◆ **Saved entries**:
────────────────────

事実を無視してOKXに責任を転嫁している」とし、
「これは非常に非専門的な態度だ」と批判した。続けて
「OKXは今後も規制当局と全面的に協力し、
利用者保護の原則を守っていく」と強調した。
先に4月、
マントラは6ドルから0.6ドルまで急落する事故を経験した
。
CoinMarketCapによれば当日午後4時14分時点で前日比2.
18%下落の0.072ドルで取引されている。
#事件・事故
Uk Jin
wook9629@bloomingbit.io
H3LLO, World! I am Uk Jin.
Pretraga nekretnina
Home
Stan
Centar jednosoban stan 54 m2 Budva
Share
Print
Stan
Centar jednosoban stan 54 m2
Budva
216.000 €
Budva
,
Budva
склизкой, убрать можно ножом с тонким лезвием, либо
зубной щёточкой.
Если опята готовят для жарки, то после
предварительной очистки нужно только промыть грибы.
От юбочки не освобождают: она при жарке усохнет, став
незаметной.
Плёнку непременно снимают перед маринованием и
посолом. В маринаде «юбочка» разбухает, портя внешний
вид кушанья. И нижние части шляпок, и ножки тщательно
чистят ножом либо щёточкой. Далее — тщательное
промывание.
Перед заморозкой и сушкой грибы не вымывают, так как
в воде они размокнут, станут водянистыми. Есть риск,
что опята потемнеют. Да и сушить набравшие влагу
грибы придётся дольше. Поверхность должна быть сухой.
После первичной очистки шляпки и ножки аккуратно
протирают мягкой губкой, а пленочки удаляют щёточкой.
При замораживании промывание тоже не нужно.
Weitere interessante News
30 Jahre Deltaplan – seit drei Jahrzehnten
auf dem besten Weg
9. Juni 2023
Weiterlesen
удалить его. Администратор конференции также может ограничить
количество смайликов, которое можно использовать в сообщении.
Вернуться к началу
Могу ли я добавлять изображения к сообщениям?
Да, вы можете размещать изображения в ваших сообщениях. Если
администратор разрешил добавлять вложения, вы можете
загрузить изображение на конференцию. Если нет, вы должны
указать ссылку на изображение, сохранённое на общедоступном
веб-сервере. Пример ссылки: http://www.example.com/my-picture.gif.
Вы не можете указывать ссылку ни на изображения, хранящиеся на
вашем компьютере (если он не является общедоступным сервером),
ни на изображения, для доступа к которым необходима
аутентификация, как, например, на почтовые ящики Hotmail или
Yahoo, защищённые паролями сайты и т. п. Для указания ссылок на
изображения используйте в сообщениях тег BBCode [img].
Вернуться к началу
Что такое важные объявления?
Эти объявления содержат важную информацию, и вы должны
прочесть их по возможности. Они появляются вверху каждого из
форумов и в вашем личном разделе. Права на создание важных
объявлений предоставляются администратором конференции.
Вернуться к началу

────────────────────

◆ **Work required**: Could you transcribe the entries exactly, from the first line through the line containing "удалить его. Администратор", and give nothing more?

◆ **Answer section**:
事実を無視してOKXに責任を転嫁している」とし、
「これは非常に非専門的な態度だ」と批判した。続けて
「OKXは今後も規制当局と全面的に協力し、
利用者保護の原則を守っていく」と強調した。
先に4月、
マントラは6ドルから0.6ドルまで急落する事故を経験した
。
CoinMarketCapによれば当日午後4時14分時点で前日比2.
18%下落の0.072ドルで取引されている。
#事件・事故
Uk Jin
wook9629@bloomingbit.io
H3LLO, World! I am Uk Jin.
Pretraga nekretnina
Home
Stan
Centar jednosoban stan 54 m2 Budva
Share
Print
Stan
Centar jednosoban stan 54 m2
Budva
216.000 €
Budva
,
Budva
склизкой, убрать можно ножом с тонким лезвием, либо
зубной щёточкой.
Если опята готовят для жарки, то после
предварительной очистки нужно только промыть грибы.
От юбочки не освобождают: она при жарке усохнет, став
незаметной.
Плёнку непременно снимают перед маринованием и
посолом. В маринаде «юбочка» разбухает, портя внешний
вид кушанья. И нижние части шляпок, и ножки тщательно
чистят ножом либо щёточкой. Далее — тщательное
промывание.
Перед заморозкой и сушкой грибы не вымывают, так как
в воде они размокнут, станут водянистыми. Есть риск,
что опята потемнеют. Да и сушить набравшие влагу
грибы придётся дольше. Поверхность должна быть сухой.
После первичной очистки шляпки и ножки аккуратно
протирают мягкой губкой, а пленочки удаляют щёточкой.
При замораживании промывание тоже не нужно.
Weitere interessante News
30 Jahre Deltaplan – seit drei Jahrzehnten
auf dem besten Weg
9. Juni 2023
Weiterlesen
удалить его. Администратор конференции также может ограничить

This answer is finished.